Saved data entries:
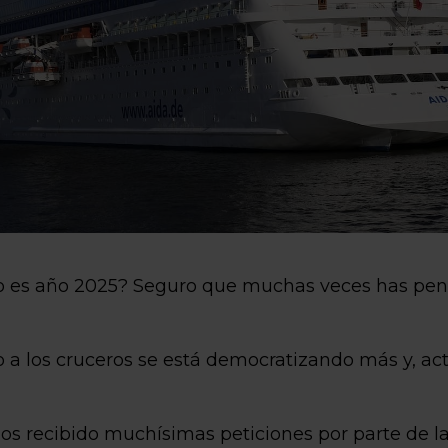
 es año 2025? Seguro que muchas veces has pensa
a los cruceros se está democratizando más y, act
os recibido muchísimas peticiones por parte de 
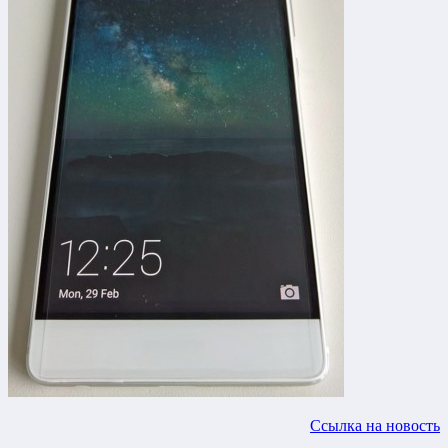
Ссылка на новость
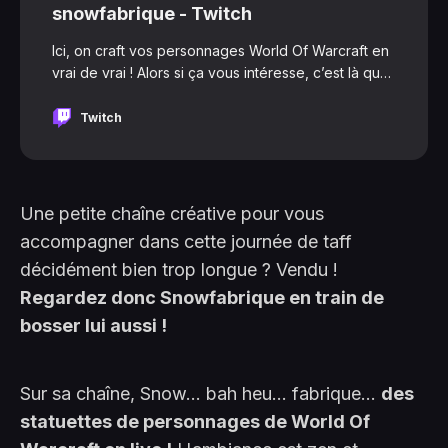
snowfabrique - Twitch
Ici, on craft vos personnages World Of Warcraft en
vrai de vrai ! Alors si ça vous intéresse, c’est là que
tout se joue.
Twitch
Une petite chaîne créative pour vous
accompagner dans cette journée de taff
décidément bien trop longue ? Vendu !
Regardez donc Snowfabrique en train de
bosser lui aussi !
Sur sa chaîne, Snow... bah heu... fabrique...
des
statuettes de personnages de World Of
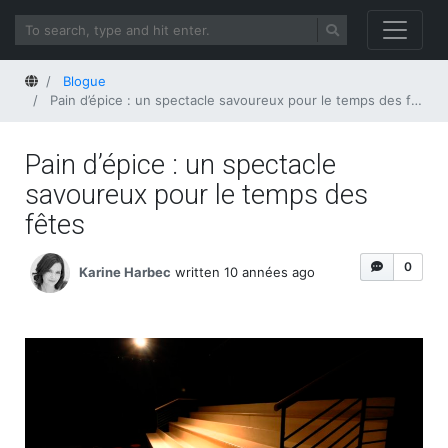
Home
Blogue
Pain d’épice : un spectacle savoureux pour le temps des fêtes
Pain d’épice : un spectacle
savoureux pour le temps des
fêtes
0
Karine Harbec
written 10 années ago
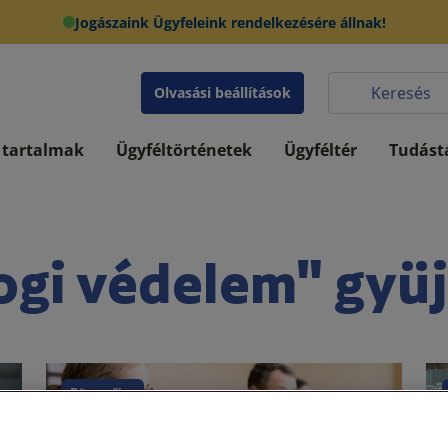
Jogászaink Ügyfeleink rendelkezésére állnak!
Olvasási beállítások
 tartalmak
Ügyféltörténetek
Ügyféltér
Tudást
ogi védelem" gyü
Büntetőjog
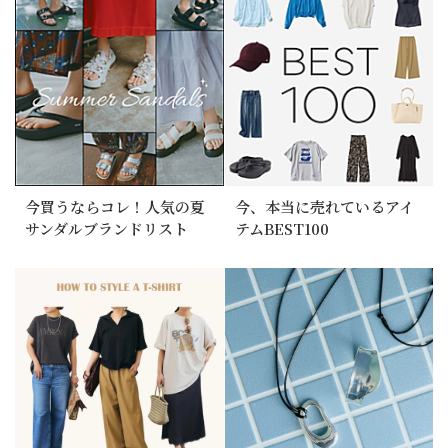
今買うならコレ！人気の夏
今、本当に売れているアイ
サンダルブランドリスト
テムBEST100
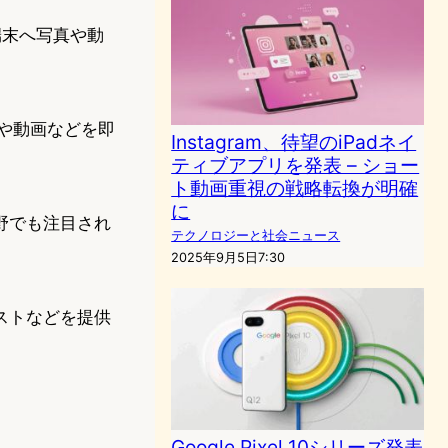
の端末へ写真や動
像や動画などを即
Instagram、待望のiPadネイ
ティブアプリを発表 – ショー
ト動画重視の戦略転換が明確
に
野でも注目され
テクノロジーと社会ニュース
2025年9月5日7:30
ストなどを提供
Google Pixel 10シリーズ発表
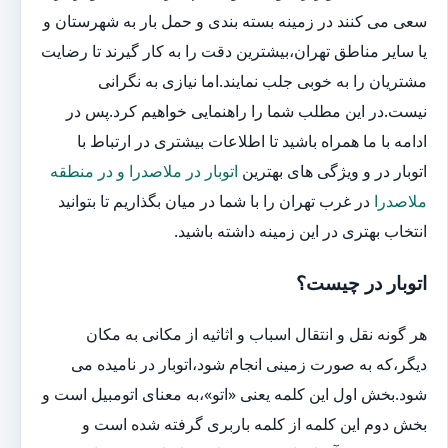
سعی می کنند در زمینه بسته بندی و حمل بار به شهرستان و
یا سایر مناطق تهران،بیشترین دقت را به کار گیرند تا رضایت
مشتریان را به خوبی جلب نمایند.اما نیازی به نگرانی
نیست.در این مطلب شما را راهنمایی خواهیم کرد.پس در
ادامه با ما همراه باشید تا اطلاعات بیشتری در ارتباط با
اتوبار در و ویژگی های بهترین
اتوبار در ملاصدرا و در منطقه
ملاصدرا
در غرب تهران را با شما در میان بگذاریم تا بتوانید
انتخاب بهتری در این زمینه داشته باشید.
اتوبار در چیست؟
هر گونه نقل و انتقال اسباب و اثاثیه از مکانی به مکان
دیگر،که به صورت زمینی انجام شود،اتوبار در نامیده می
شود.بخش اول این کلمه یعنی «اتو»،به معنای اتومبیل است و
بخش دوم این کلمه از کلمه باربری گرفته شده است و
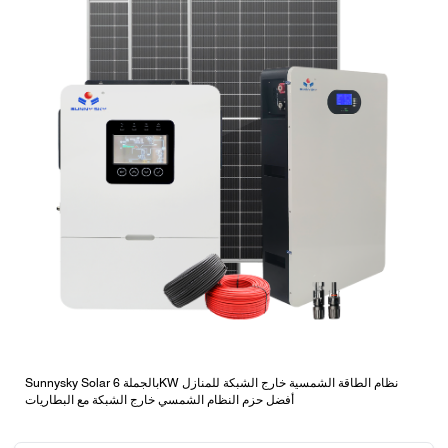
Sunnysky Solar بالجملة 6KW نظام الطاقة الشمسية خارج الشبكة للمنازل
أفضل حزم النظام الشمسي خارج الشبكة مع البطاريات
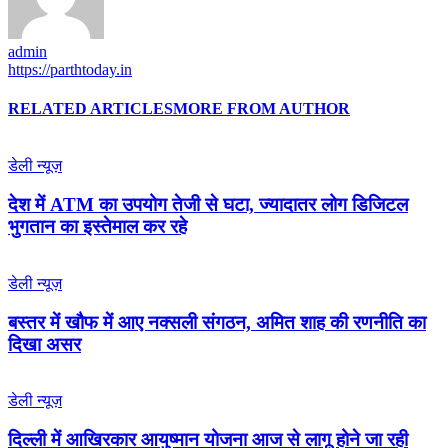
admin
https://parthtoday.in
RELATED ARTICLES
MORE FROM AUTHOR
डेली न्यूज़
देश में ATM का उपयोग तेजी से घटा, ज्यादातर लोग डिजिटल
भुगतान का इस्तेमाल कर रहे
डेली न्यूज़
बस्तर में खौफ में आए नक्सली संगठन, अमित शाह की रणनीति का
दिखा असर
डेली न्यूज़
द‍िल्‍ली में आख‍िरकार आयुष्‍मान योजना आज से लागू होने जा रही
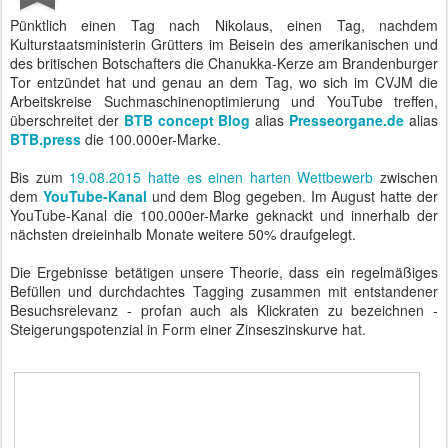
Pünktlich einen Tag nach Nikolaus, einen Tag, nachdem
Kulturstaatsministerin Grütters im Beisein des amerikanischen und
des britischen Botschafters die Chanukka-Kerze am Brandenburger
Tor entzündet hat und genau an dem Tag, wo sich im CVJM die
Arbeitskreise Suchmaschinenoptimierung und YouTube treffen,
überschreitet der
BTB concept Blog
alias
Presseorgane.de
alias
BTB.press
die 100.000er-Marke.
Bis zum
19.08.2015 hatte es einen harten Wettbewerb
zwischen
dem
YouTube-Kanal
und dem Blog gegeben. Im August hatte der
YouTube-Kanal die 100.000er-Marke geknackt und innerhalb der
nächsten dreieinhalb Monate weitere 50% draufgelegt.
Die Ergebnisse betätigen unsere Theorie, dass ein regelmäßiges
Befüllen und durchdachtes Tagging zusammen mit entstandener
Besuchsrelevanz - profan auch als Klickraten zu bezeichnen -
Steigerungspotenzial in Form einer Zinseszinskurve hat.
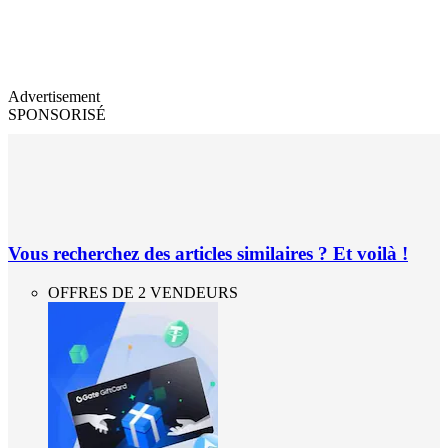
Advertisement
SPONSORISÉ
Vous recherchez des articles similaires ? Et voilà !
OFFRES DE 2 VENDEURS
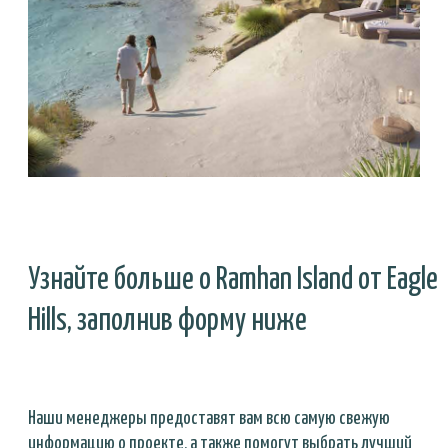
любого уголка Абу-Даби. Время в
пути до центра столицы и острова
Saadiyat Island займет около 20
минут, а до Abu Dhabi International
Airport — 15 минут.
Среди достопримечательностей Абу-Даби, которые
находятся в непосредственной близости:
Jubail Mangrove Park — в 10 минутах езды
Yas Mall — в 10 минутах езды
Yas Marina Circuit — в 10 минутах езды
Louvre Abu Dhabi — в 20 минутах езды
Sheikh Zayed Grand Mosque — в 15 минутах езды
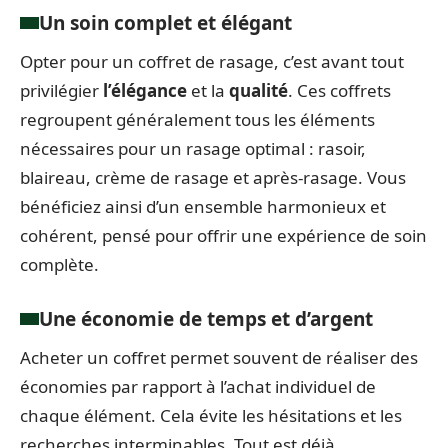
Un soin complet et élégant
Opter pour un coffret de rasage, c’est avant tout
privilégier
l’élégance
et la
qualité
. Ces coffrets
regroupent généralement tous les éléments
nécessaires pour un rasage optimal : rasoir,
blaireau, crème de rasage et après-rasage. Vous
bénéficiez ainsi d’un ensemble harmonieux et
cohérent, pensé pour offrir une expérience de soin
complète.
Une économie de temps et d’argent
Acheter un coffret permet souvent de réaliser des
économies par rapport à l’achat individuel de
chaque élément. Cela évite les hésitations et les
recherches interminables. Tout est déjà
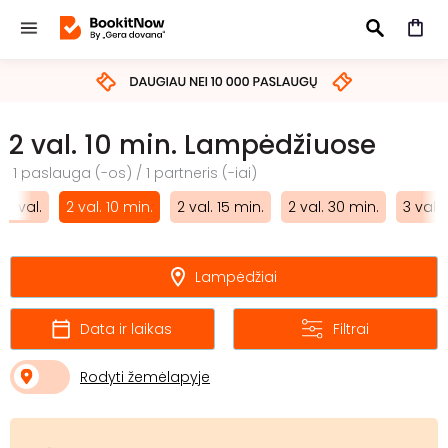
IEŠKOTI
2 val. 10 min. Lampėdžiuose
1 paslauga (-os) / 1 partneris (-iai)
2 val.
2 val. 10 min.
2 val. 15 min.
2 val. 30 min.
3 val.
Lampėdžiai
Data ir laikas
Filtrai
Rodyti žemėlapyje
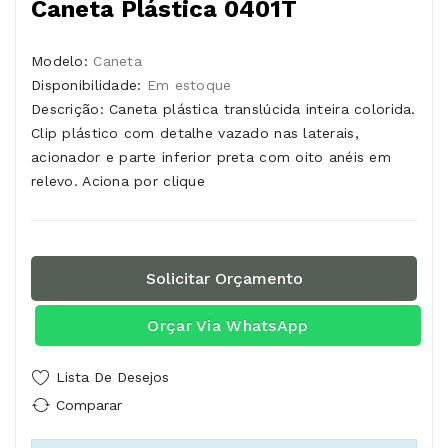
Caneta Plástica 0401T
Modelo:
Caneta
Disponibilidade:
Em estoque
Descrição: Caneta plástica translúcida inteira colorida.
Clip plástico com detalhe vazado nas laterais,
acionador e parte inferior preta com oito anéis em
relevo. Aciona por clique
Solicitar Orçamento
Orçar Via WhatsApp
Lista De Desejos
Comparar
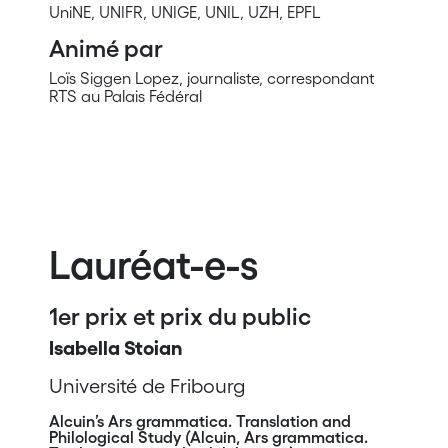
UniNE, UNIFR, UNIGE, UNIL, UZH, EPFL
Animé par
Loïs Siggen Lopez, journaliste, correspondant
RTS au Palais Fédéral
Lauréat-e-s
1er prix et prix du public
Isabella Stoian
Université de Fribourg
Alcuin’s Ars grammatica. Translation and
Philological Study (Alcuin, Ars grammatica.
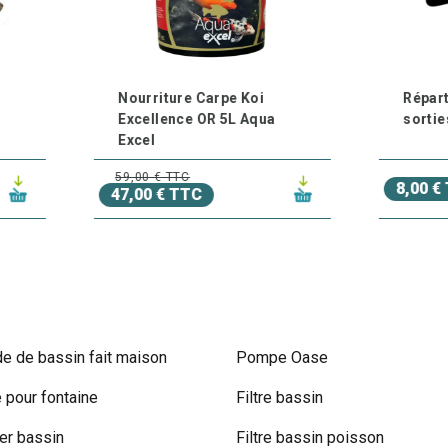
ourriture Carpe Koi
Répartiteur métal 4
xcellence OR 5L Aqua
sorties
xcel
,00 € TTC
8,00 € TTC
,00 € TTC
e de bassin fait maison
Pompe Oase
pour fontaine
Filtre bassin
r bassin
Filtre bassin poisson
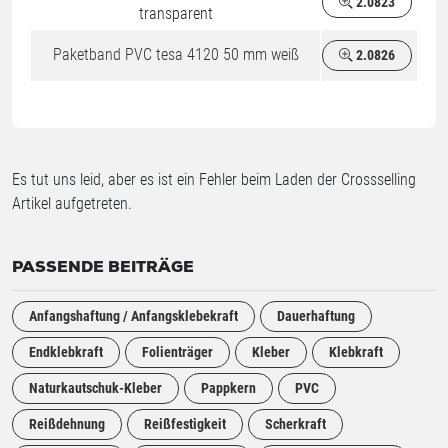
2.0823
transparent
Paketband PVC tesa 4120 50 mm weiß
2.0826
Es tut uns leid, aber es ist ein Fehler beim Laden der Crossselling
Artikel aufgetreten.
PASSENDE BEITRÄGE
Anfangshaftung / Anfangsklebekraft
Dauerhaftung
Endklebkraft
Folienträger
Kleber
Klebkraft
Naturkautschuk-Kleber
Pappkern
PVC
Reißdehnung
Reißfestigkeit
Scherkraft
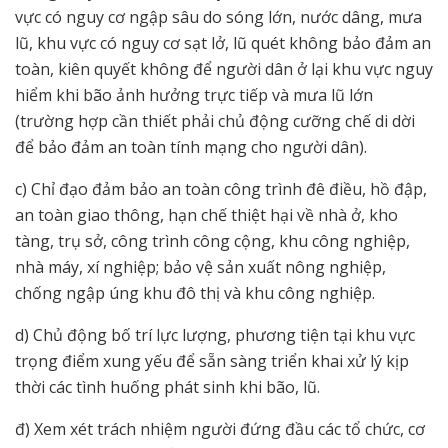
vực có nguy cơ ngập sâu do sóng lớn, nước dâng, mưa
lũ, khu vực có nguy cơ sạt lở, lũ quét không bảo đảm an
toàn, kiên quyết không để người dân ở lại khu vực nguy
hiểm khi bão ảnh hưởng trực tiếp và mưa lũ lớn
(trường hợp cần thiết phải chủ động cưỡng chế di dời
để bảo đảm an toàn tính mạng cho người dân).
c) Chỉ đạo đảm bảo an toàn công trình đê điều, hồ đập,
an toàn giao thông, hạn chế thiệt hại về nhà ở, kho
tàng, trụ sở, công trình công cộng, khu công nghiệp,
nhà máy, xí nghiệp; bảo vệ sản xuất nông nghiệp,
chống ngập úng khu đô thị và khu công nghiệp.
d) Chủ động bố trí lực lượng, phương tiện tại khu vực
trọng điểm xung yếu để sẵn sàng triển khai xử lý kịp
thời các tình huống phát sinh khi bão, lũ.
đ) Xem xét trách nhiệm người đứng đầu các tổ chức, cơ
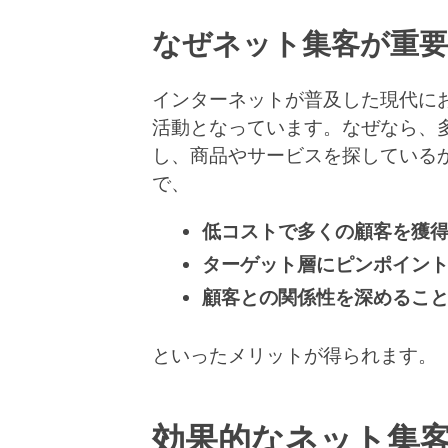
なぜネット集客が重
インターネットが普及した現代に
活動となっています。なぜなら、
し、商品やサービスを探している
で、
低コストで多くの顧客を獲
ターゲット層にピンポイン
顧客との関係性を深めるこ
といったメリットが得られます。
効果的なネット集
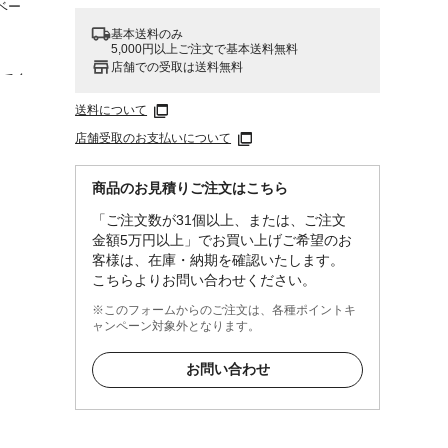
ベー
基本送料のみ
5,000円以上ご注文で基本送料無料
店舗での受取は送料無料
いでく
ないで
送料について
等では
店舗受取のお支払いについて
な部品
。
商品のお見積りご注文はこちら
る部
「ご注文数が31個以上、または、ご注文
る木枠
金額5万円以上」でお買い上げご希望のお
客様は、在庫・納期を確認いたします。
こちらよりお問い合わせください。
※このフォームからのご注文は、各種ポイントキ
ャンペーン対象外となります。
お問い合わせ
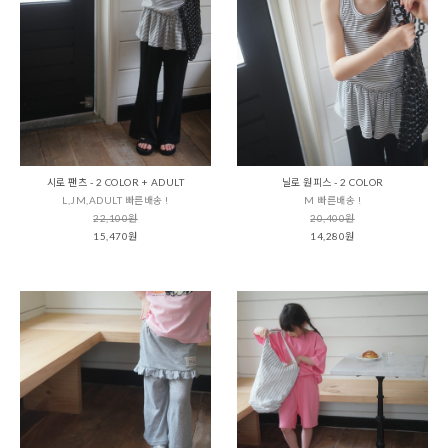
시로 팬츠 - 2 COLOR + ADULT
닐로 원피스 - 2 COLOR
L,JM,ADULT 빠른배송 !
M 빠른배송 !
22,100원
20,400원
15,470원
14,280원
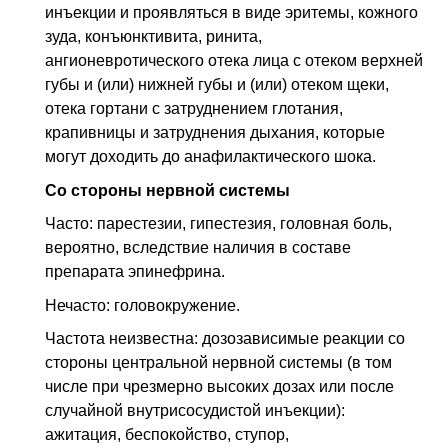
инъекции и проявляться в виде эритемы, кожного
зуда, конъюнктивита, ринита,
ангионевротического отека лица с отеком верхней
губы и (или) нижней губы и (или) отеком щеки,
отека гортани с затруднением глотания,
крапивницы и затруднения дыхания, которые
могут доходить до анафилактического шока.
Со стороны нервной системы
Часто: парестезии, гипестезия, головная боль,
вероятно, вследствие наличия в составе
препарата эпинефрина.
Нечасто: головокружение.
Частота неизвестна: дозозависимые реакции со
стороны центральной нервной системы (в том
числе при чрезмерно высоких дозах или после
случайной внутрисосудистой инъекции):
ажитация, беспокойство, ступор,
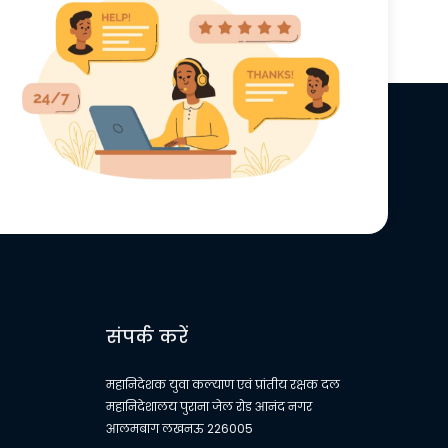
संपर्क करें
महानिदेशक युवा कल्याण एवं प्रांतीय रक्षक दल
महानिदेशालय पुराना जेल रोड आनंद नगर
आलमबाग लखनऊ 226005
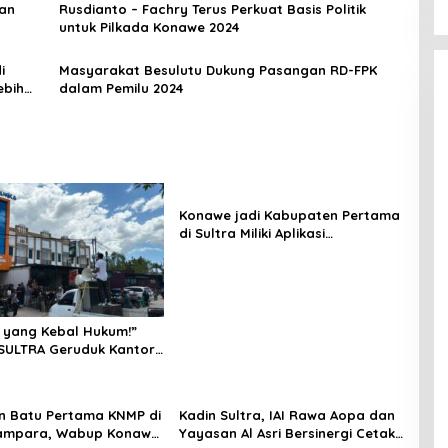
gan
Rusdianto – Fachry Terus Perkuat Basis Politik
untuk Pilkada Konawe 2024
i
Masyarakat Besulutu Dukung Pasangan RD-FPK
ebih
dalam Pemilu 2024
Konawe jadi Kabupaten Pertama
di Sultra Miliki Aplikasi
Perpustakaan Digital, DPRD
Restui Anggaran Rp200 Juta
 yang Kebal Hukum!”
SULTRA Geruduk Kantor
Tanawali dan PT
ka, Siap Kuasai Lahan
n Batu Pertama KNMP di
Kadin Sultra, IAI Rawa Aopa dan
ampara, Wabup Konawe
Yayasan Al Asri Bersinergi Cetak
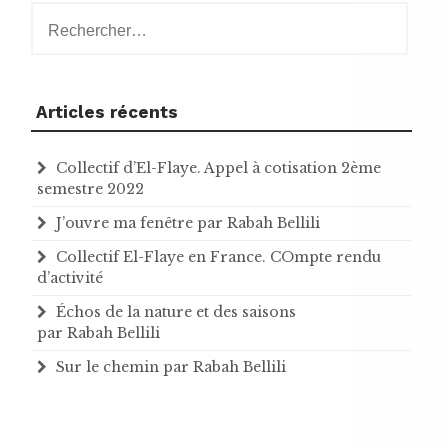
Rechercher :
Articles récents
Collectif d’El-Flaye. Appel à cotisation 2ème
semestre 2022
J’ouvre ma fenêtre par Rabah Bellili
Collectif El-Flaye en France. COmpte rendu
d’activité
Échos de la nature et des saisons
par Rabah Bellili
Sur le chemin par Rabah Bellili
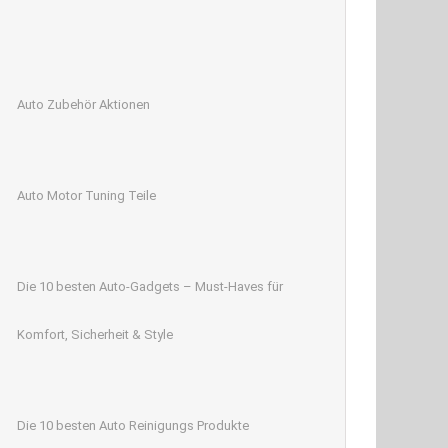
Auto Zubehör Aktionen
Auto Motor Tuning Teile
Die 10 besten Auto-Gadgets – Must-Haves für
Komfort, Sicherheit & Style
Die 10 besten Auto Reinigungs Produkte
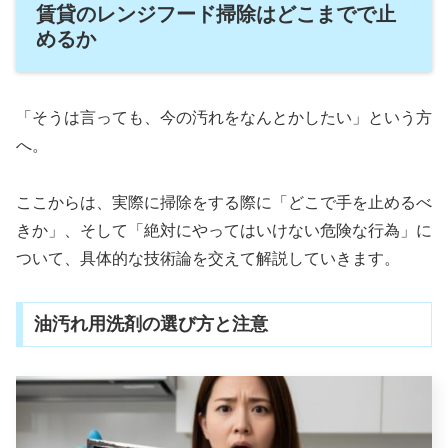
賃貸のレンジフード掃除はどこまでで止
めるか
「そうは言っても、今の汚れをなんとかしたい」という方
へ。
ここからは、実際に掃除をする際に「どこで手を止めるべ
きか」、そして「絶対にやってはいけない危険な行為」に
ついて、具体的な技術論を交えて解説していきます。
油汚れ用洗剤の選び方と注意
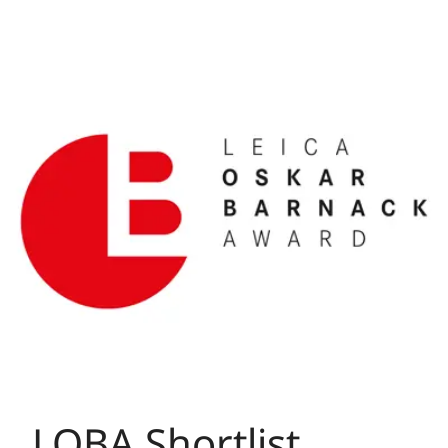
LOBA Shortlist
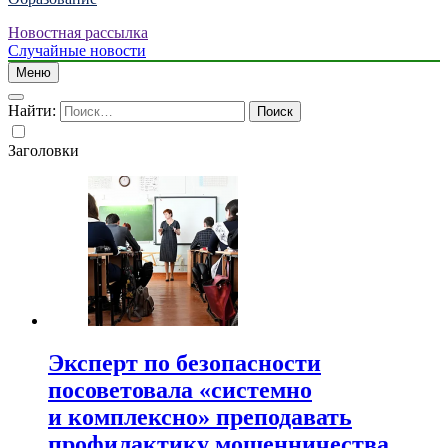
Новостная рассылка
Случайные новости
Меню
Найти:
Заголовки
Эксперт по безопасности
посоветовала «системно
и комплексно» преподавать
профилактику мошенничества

Problem details: From the records above, return exactly the lines running from the one that contains "Folienträger" down to the one that contains "tàng, trụ sở, công", both included, without any pictures.

The completed task:
Folienträger
Kleber
Klebkraft
Naturkautschuk-Kleber
Pappkern
PVC
Reißdehnung
Reißfestigkeit
Scherkraft
vực có nguy cơ ngập sâu do sóng lớn, nước dâng, mưa
lũ, khu vực có nguy cơ sạt lở, lũ quét không bảo đảm an
toàn, kiên quyết không để người dân ở lại khu vực nguy
hiểm khi bão ảnh hưởng trực tiếp và mưa lũ lớn
(trường hợp cần thiết phải chủ động cưỡng chế di dời
để bảo đảm an toàn tính mạng cho người dân).
c) Chỉ đạo đảm bảo an toàn công trình đê điều, hồ đập,
an toàn giao thông, hạn chế thiệt hại về nhà ở, kho
tàng, trụ sở, công trình công cộng, khu công nghiệp,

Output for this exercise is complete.